* [What the exercise asks]: Word for word, reproduce all entries below, leaving every picture out.

* [Material provided]:

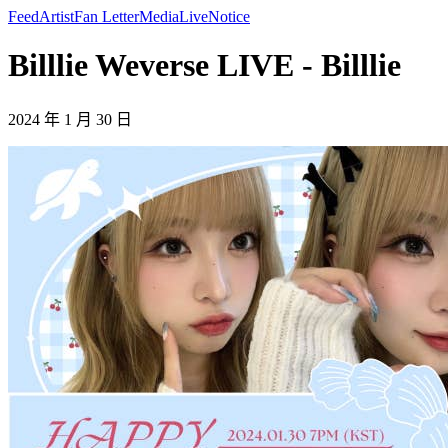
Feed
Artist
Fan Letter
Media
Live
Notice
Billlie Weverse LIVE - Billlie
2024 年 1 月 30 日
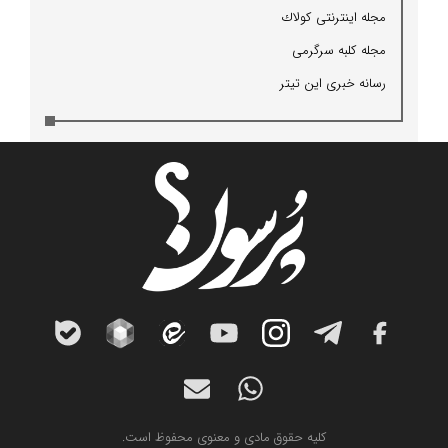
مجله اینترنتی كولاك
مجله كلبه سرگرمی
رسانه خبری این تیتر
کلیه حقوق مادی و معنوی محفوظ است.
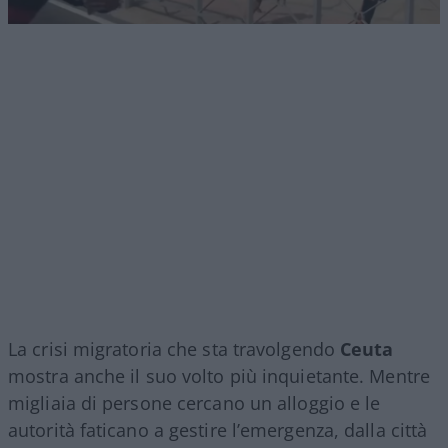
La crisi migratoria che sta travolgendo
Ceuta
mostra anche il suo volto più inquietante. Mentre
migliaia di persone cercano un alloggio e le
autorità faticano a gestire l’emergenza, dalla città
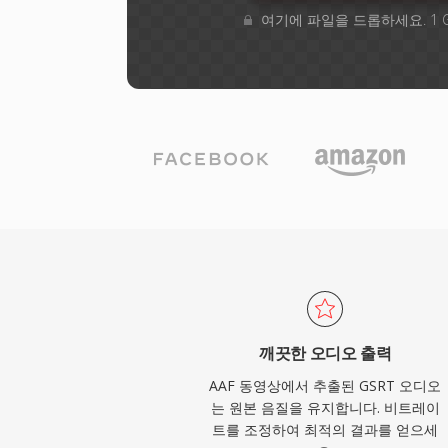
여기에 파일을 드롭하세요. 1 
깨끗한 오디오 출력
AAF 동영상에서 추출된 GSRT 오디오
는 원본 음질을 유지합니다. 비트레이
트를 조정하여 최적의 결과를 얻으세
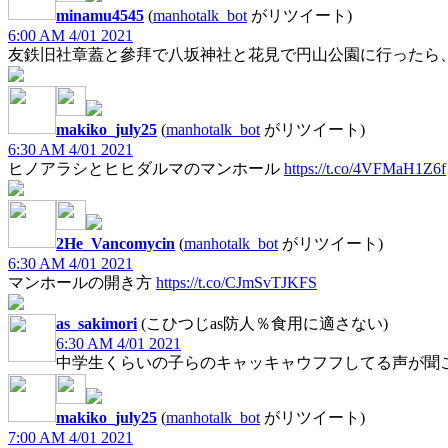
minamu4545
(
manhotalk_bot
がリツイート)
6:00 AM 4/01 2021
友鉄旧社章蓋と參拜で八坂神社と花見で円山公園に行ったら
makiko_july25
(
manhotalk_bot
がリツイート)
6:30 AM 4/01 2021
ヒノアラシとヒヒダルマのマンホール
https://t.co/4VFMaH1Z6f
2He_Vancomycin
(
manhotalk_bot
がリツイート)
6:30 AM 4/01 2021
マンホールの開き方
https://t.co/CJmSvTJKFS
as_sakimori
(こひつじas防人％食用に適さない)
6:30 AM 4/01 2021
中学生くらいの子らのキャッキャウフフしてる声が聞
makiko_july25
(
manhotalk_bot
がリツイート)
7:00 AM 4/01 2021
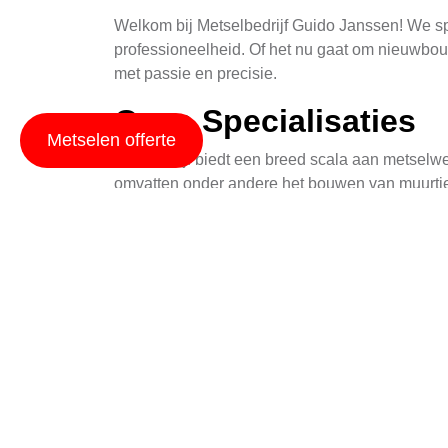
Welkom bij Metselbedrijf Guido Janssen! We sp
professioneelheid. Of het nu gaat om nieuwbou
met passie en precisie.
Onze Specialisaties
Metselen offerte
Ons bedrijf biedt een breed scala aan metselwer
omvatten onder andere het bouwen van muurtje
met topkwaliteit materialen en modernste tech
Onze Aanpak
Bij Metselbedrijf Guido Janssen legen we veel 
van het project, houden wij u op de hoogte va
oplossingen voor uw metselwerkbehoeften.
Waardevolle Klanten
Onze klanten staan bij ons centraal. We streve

* [Response to the task]:
Feed
Artist
Fan Letter
Media
Live
Notice
Billlie Weverse LIVE - Billlie
2024 年 1 月 30 日
مجله اینترنتی كولاك
مجله كلبه سرگرمی
رسانه خبری این تیتر
کلیه حقوق مادی و معنوی محفوظ است.
La crisi migratoria che sta travolgendo
Ceuta
mostra anche il suo volto più inquietante. Mentre
migliaia di persone cercano un alloggio e le
autorità faticano a gestire l’emergenza, dalla città
여기에 파일을 드롭하세요. 1 
깨끗한 오디오 출력
AAF 동영상에서 추출된 GSRT 오디오
는 원본 음질을 유지합니다. 비트레이
트를 조정하여 최적의 결과를 얻으세
minamu4545
(
manhotalk_bot
がリツイート)
6:00 AM 4/01 2021
友鉄旧社章蓋と參拜で八坂神社と花見で円山公園に行ったら
makiko_july25
(
manhotalk_bot
がリツイート)
6:30 AM 4/01 2021
ヒノアラシとヒヒダルマのマンホール
https://t.co/4VFMaH1Z6f
2He_Vancomycin
(
manhotalk_bot
がリツイート)
6:30 AM 4/01 2021
マンホールの開き方
https://t.co/CJmSvTJKFS
as_sakimori
(こひつじas防人％食用に適さない)
6:30 AM 4/01 2021
中学生くらいの子らのキャッキャウフフしてる声が聞
makiko_july25
(
manhotalk_bot
がリツイート)
7:00 AM 4/01 2021
Welkom bij Metselbedrijf Guido Janssen! We sp
professioneelheid. Of het nu gaat om nieuwbou
met passie en precisie.
Onze Specialisaties
Metselen offerte
Ons bedrijf biedt een breed scala aan metselwer
omvatten onder andere het bouwen van muurtje
met topkwaliteit materialen en modernste tech
Onze Aanpak
Bij Metselbedrijf Guido Janssen legen we veel 
van het project, houden wij u op de hoogte va
oplossingen voor uw metselwerkbehoeften.
Waardevolle Klanten
Onze klanten staan bij ons centraal. We streve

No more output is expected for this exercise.